Fallback to WebFetch only when agent-browser fails (e.g. install issue).
Visit pages in order:
Landing → Docs/Whitepaper → Team/About → DApp → Tokenomics → Footer
Extract from each page:
- Official claims → append to claims[] ("audited by X", "100M supply",
"decentralized", "LP locked", partnerships, etc.)
- Team names + social links → team_members[] + queue 2b
- Contract addresses → queue 2d
- GitHub repos → queue 2c
DApp proactive testing (key investigation step):
- Open DApp via agent-browser, wait for load
- Does the UI render real data or just a mock shell?
- Are core functions visible and interactive?
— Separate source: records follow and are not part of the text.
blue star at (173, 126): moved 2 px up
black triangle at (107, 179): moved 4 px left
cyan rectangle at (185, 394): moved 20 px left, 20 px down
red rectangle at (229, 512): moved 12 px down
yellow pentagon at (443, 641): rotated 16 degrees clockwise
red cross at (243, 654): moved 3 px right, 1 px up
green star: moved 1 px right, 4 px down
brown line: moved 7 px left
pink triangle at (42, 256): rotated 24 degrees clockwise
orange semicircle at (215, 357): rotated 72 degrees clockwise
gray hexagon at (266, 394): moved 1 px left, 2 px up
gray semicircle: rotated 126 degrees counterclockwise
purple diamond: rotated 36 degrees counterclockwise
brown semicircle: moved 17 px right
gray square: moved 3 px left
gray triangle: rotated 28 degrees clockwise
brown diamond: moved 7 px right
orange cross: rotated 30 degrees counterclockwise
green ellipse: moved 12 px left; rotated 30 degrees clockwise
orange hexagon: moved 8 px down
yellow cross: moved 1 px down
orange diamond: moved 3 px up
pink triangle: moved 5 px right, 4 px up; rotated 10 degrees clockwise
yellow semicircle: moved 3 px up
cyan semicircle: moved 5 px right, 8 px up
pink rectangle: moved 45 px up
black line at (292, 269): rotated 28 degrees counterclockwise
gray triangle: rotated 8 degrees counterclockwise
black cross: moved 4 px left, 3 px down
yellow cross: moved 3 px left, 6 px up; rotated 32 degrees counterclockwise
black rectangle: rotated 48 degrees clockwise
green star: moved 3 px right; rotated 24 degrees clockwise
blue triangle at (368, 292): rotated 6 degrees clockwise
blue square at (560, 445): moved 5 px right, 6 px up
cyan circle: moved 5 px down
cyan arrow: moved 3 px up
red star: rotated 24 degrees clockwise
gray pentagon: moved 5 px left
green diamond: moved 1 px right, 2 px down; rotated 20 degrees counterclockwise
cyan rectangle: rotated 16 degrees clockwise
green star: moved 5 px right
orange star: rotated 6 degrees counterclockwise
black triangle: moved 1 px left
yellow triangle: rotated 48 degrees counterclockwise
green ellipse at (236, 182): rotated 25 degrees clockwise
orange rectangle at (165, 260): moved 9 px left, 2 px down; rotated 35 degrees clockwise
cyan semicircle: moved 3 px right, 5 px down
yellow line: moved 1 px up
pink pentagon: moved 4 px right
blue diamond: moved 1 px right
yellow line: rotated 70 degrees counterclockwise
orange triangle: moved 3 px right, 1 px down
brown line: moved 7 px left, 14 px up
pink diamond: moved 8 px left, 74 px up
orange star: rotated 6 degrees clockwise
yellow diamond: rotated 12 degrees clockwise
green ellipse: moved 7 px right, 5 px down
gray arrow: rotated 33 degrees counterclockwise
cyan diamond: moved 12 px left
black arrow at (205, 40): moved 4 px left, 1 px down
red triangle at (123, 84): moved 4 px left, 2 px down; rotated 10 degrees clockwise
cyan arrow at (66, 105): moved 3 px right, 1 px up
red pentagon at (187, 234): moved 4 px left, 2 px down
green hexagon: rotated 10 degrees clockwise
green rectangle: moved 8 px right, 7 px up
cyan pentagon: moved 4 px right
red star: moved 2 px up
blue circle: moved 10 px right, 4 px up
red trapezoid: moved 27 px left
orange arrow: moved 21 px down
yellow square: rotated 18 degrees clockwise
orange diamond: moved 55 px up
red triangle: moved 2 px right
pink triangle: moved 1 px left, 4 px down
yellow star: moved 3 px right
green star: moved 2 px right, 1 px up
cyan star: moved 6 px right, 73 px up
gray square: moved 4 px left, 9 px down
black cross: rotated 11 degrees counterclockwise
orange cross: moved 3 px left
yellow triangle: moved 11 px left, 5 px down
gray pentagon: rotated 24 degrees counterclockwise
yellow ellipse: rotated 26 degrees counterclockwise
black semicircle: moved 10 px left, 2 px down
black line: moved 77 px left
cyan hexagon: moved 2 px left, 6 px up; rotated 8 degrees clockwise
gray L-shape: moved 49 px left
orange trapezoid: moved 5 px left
- Check network requests: broken APIs? Suspicious external calls?
- If DApp shows on-chain values → cross-check against 2d data
- Screenshot as evidence
Security check: SSL, domain age, redirects, suspicious popups.
Fallback: blank/Cloudflare → retry with `--headed`. No website → flag as risk.
── 2b. Social data collection (Twitter) ─────────────────────
Purpose: collect project claims, discover team, find community disputes.
NOT the investigation core — feeds into 2a/2c/2d for verification.
For project official account:
1. /api/twitter/user + tweets + replies + deleted-tweets (parallel)
2. Pick 1-2 high-value tweets → conversation-v2 + quotes
3. /api/readx/following-light → identify team members from following list
(mutual follows, bio mentions project, new account only posts about project)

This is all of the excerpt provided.